Wzrost gospodarczy i tworzenie miejsc pracy staje się największym wyzwaniem w krajach Unii Europejskiej i Stanach Zjednoczonych Ameryki. Różne są recepty wyjścia z wieloletniego kryzysu, ale jedno jest pewne – bez silnego pobudzenia tempa wzrostu problemy państw zachodnich będą się utrzymywały latami.
A to grozi nie tylko napięciami społecznymi i politycznymi. Niektórzy twierdzą, że zagraża wręcz demokracji i pozycji geopolitycznej Zachodu na scenie globalnej.

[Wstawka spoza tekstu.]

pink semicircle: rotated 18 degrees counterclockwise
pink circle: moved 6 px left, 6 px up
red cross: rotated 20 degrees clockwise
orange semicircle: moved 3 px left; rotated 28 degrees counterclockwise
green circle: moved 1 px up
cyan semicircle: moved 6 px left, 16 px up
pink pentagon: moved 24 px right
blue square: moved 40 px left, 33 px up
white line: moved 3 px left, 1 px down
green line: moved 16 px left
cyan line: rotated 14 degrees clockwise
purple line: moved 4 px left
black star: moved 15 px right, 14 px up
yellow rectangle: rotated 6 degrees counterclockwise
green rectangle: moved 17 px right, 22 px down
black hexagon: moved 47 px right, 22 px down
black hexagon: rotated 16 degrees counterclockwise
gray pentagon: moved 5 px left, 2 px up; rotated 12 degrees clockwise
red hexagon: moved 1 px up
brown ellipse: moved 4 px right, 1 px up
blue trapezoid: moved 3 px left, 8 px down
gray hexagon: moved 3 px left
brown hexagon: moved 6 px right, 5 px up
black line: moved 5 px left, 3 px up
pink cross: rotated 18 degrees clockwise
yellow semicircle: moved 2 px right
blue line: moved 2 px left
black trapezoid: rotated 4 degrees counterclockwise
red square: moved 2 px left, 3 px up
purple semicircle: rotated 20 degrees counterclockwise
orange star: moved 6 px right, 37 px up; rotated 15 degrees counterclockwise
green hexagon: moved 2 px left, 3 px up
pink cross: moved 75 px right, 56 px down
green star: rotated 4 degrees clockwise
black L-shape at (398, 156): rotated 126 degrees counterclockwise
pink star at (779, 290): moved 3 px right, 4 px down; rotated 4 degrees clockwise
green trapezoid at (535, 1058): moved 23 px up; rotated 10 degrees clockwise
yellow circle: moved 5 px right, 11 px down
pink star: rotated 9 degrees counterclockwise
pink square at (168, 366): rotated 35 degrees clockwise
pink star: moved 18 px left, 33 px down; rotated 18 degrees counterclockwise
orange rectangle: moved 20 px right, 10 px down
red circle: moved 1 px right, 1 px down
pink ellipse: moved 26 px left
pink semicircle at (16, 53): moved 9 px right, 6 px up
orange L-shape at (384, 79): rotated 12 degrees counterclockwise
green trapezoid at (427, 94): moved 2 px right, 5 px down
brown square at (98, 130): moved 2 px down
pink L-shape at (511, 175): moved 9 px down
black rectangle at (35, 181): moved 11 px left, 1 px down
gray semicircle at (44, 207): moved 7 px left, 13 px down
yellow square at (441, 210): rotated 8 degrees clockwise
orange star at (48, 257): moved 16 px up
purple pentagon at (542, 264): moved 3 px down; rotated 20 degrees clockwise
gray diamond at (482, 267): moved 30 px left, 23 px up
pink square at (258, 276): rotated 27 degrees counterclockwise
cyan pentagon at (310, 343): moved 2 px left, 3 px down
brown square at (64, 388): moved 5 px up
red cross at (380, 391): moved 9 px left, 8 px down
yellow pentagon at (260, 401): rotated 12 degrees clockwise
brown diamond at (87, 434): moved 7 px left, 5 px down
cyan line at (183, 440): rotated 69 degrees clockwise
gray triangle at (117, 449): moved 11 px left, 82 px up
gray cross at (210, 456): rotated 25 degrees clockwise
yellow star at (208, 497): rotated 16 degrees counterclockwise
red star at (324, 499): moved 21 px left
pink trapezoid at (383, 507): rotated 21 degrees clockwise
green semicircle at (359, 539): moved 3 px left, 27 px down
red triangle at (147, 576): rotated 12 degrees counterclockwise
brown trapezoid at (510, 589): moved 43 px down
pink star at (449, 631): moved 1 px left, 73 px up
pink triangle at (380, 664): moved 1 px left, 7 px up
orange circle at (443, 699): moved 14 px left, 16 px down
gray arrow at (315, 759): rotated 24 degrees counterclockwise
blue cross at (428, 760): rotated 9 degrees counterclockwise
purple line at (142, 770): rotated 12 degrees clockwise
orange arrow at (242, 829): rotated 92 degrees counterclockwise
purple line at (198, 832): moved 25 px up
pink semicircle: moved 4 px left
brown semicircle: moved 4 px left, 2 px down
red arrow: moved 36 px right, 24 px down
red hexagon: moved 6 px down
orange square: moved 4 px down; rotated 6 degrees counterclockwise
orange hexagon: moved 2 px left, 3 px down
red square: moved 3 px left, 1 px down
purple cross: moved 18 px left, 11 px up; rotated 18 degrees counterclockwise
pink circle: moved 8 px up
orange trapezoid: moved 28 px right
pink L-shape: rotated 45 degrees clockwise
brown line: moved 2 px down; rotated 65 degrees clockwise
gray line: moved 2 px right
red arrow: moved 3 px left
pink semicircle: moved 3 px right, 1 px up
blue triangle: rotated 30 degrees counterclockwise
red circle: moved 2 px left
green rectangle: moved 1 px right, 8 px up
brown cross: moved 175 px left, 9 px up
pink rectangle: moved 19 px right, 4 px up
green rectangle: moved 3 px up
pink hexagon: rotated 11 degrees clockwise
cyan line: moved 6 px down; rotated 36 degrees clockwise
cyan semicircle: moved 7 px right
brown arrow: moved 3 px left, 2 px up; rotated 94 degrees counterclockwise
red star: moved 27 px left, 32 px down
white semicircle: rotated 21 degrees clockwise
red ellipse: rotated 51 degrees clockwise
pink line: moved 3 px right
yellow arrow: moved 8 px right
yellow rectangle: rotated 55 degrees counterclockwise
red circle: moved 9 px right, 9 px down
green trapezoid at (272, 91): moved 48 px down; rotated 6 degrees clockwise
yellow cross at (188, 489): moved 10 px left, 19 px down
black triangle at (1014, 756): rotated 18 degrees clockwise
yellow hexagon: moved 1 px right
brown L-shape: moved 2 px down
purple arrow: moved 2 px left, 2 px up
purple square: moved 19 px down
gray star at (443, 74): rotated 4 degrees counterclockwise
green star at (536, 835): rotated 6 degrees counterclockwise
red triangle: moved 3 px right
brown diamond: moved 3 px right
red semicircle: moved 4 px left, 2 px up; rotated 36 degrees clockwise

Podobne wyzwania stoją przed Polską. Wprawdzie nasza gospodarka nie przeżywa tak poważnych trudności strukturalnych jak niektóre inne w Europie, ale jest silnie zależna od koniunktury i wzorców ekonomicznych praktykowanych na Zachodzie.
Odbudować konkurencyjność
Dotychczasowy model rozwoju dominujący w Europie i zwłaszcza w USA odwoływał się do neoliberalnych recept ekonomicznych. Krzewiły one idee wolnego rynku, otwartego na napływ zewnętrznych inwestorów i konkurencję międzynarodową. Bazowały też na prywatyzacji przedsiębiorstw państwowych i usług publicznych. Celem była ekspansja sektora finansowego i kredytu konsumenckiego, który miał napędzać popyt wewnętrzny.
Były to recepty wprowadzone wręcz modelowo w czasie transformacji w krajach Europy Środkowej. Integracja tego regionu z Zachodem odbywała się zarówno na płaszczyźnie geopolitycznej, poprzez włączenie do UE i NATO, jak też gospodarczej. Oznaczało to przyjęcie neoliberalnych wzorców polityki gospodarczej oraz oparcie rozwoju przede wszystkim na napływie zewnętrznych kapitałów, technologii i know-how.
Model neoliberalny przyczynił się do modernizacji polskiej gospodarki i jej dynamicznego rozwoju w kolejnych latach po transformacji. Przyniósł też pewne ryzyka. Spośród nich największe polega na zbyt wielkim uzależnieniu procesów rozwoju od zewnętrznej koniunktury i decyzji zagranicznych inwestorów. Innym problemem może się okazać wyczerpywanie zasobów umożliwiających dotychczasowe korzyści. Dotyczy to przede wszystkim rosnących kosztów działalności gospodarczej, co może obniżyć konkurencyjność polskiej gospodarki, a tym samym jej atrakcyjność dla zewnętrznych inwestorów.